Our final Myanmar stop was the country's cultural capital - Mandalay. It’s a popular stop on the tourist trail with a walled citade-like palace complex surrounded by a moat, Mandalay Hill with its crowning temple and sunset views, popular crafts district, and many interesting pagodas. Like Bagan, we had to be selective with our single day of sight seeing.
We started with a fascinating look at Mahamuni Phaya. It is a rather non-descript temple except for on exquisite feature. A 13-foot gold seated Buddha. But there are lots of equally impressive Buddhas across Southeast Asia. What makes Mahamuni unique is the volume of gold leaf that has been lovingly rubbed on to the statue by devout worshipers. I common practice, this image now has a bumpy 6+ inch layer of gold as high as the pious can reach.
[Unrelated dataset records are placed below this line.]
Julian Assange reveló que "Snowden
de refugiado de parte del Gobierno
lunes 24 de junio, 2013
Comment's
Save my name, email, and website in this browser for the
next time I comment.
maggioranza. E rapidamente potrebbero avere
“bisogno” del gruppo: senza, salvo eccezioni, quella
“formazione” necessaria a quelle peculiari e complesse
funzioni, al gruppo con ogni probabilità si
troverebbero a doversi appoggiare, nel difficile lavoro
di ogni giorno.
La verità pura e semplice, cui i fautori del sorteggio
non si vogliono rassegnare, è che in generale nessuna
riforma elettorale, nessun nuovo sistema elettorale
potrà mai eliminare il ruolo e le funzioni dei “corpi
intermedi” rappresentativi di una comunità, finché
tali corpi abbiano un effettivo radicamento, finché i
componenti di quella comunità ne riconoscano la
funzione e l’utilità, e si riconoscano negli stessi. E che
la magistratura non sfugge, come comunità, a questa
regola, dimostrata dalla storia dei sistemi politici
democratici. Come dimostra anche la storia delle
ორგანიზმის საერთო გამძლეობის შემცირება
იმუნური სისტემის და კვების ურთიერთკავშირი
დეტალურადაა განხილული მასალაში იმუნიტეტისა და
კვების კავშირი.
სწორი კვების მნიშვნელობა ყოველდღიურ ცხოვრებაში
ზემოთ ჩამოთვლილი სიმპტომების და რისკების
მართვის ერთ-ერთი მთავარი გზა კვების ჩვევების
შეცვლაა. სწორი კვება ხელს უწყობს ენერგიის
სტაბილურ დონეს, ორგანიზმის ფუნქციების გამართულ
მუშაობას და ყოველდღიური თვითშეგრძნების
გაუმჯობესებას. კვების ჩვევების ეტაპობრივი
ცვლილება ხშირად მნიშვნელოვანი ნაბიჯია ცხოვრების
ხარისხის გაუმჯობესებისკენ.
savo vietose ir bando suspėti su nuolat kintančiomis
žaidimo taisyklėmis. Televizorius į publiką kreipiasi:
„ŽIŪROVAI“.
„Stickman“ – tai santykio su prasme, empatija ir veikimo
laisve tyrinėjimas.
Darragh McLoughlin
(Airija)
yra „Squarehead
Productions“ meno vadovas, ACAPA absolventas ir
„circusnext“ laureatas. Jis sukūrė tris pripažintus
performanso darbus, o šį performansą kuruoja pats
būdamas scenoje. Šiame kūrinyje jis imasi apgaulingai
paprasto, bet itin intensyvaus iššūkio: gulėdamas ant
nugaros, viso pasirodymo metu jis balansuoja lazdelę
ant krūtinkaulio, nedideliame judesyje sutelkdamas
Believed to be 2000 yrs old, the knobbly lower region is contrasted by the perfectly polished (and off-limits to rubbing leaf) face. In fact, monks reverently polish the face and brush the Buddha’s teeth each morning.
Next we made our way through the bustling crafts district. We visited the gold pounders’ quarter, where gold is still pounded into leaf by hand.
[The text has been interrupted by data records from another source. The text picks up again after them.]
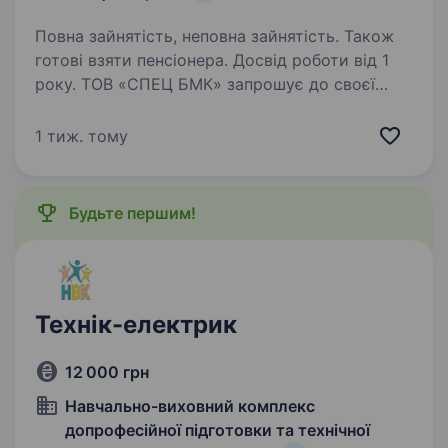
Повна зайнятість, неповна зайнятість. Також
готові взяти пенсіонера. Досвід роботи від 1
року. ТОВ «СПЕЦ БМК» запрошує до своєї
команди фахівців для роботи на об'єктах у м.
Києві та Київській області: Монтажників
1 тиж. тому
охоронно-пожежної сигналізації (ОПС);
Монтажників систем блискавкозахисту;
Монтажників…
Будьте першим!
Технік-електрик
12 000 грн
Навчально-виховний комплекс
допрофесійної підготовки та технічної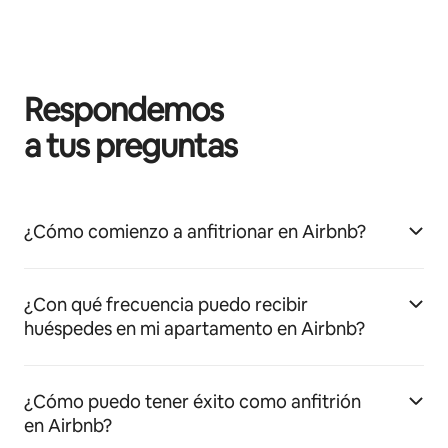
Respondemos
a tus preguntas
¿Cómo comienzo a anfitrionar en Airbnb?
¿Con qué frecuencia puedo recibir
huéspedes en mi apartamento en Airbnb?
¿Cómo puedo tener éxito como anfitrión
en Airbnb?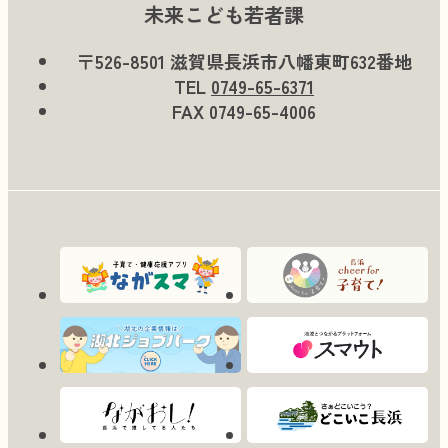
未来こども若者課
〒526-8501 滋賀県長浜市八幡東町632番地
TEL
0749-65-6371
FAX 0749-65-4006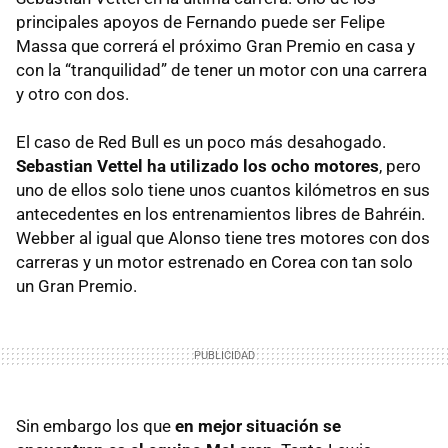
principales apoyos de Fernando puede ser Felipe
Massa que correrá el próximo Gran Premio en casa y
con la “tranquilidad” de tener un motor con una carrera
y otro con dos.
El caso de Red Bull es un poco más desahogado.
Sebastian Vettel ha utilizado los ocho motores
, pero
uno de ellos solo tiene unos cuantos kilómetros en sus
antecedentes en los entrenamientos libres de Bahréin.
Webber al igual que Alonso tiene tres motores con dos
carreras y un motor estrenado en Corea con tan solo
un Gran Premio.
Sin embargo los que
en mejor situación se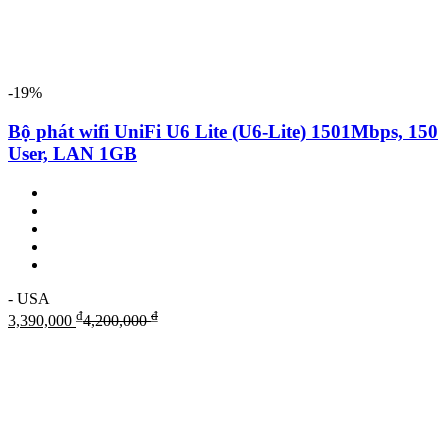
-19%
Bộ phát wifi UniFi U6 Lite (U6-Lite) 1501Mbps, 150
User, LAN 1GB
- USA
₫
₫
3,390,000
4,200,000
Around noon we made our way to Mahagandhayan Monastery to see the 500+ monks lining up with their alms bowls for lunch. It was very cool to see, experience, and photograph but it has become a bit of a tourist spectacle.
In the afternoon we made a stop at Shwenandaw Kyaung, an intricately carved teak monastery.
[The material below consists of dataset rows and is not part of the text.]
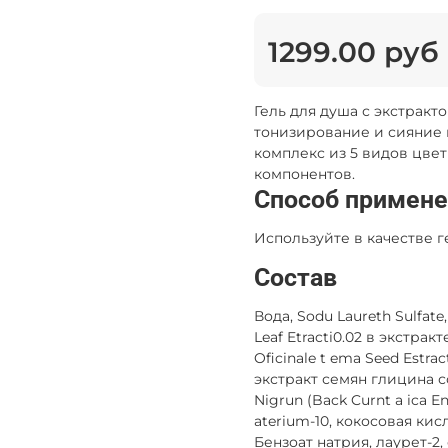
1299.00 руб
Гель для душа с экстрак
тонизирование и сияние
комплекс из 5 видов цвет
компонентов.
Способ примен
Используйте в качестве г
Состав
Вода, Sodu Laureth Sulfate
Leaf Etracti0.02 в экстракт
Oficinale t ema Seed Estra
экстракт семян глицина сои
Nigrun (Back Curnt a ica Ent
aterium-10, кокосовая ки
Бензоат натрия, лаурет-2,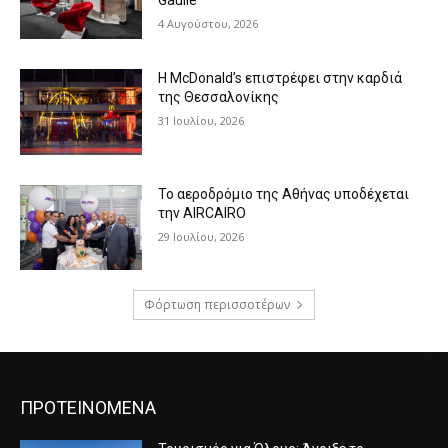
Gaulle
4 Αυγούστου, 2026
Η McDonald’s επιστρέφει στην καρδιά
της Θεσσαλονίκης
31 Ιουλίου, 2026
Το αεροδρόμιο της Αθήνας υποδέχεται
την AIRCAIRO
29 Ιουλίου, 2026
Φόρτωση περισσοτέρων
ΠΡΟΤΕΙΝΟΜΕΝΑ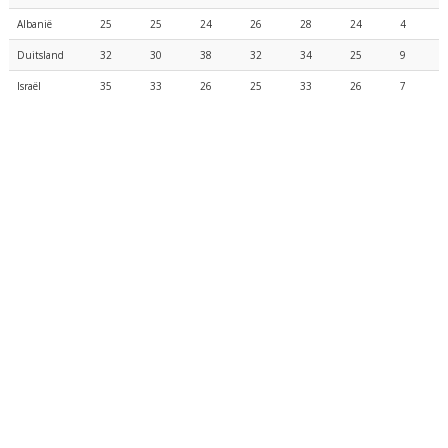
Albanië
25
25
24
26
28
24
4
Duitsland
32
30
38
32
34
25
9
Israël
35
33
26
25
33
26
7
Next, Kuthodaw Pagoda to see the world’s biggest book. The “book” consists of 729 stone tablets, each about four feet tall, inscribed on both sides, and housed in its own white chedi. Taken together, the rows upon rows of white chedis are an impressive sight.
We finished our day, as most tourists do, atop Mandalay Hill. Unfortunately for us we had rain and overcast, so no sunset.